Fungi are not considered a familiar cause of nosocomial infections, but in our study, five strains of 39 fungi were isolated from patients in the SICU. The most frequently occurring Candida species was C. albicans (17), followed by C. parapsilosis (13), C. glabrata (7), C. tropicalis (1), and C. krusei (1). In January 2021, a study in China described eight species of Candida in 89 patients who acquired infections during their stay in a hospital ICU, of which six were attributed to C. albicans and two to C. tropicalis [24].

Healthcare-associated infections are known to prolong length of stay (LOS). Our study’s median duration of stay was 18.5 days. Meanwhile, in an Indian study, the average stay in the SICU was longer and equalled 14.4 days [24]. Extending the LOS by one day has been linked to the likelihood of raising the potential of acquiring an infection by 1.37%, while being infected also leads to an increase in LOS by 9.32 days. This leads to increased antibiotic use and promotes the development of antibiotic resistance, contributing to an increased financial burden on both the patient and the hospital [36].

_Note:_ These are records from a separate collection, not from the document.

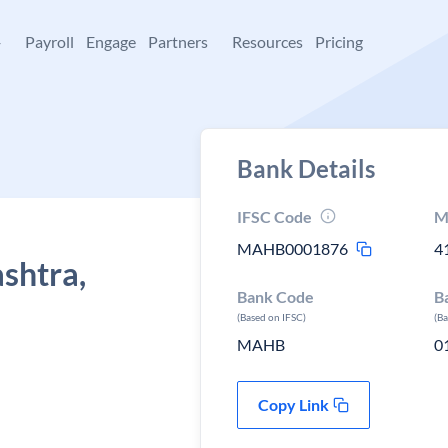
+
Payroll
Engage
Partners
Resources
Pricing
Bank Details
IFSC Code
M
MAHB0001876
4
shtra,
Bank Code
B
(Based on IFSC)
(B
MAHB
0
Copy Link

In the ICU, patients are susceptible to hospital-acquired infections (HAIs), which can result in heightened morbidity and mortality. There is an increasing emphasis on the prevention of HAIs, and the implementation of infection control techniques is vital for addressing this concern. In recent times, various healthcare settings have witnessed progress in measures aimed at preventing infections. These measures encompass a focus on monitoring hand hygiene, revising isolation precautions, adopting novel approaches for environmental cleaning, implementing decontamination bathing, initiating antimicrobial stewardship programs, utilizing daily reassessment-intervention bundles, identifying and mitigating risk factors, as well as maintaining staff education initiatives and conducting active surveillance testing [37]. These efforts play a pivotal role in diminishing the occurrence of nosocomial infections [38, 39]. As demonstrated by several studies, strict adherence to meticulous infection control measures, particularly focusing on hand hygiene and robust implementation of evidence-based preventive techniques for ventilator-associated pneumonia and bloodstream infections, holds paramount importance in the reduction of NIs [40,41,42,43,44,45]. Our surgical ICU, situated within a bustling 6-bed unit at a tertiary care teaching hospital in the public sector, occupies a relatively compact space that lacks sufficient separation between the beds. Furthermore, our institution functions as an academic center with diverse medical and nursing specialties conducting clinical rotations throughout the year. These factors, indeed, have the potential to elevate the risk of NIs. Additionally, various investigations have unveiled that the utilization of invasive devices such as central venous or urinary catheters, intubation, tracheostomy, and mechanical ventilation, serves as a significant predisposing factor for infections [46, 47]. Therefore, the implementation of published and evidence-based infection control protocols is anticipated to substantially decrease the likelihood of pathogen transmission and the overall incidence of nosocomial infections.

Strengths and limitations

Although this paper is one of the few studies conducted in Palestine that elucidate nosocomial infections in surgical ICUs, our research has several limitations. First, the data we collected were obtained from a single center and may not be generalizable to other centers. Second, our study was retrospective, and we were unable to identify the surveillance criteria necessary for identifying device-related infections, central line–associated bloodstream infections (CLABSIs), catheter-associated urinary tract infections (CAUTIs), ventilator-associated events (VAEs) and surgical site infections (SSIs), in addition to not representing the microbiological profile based on the isolation site.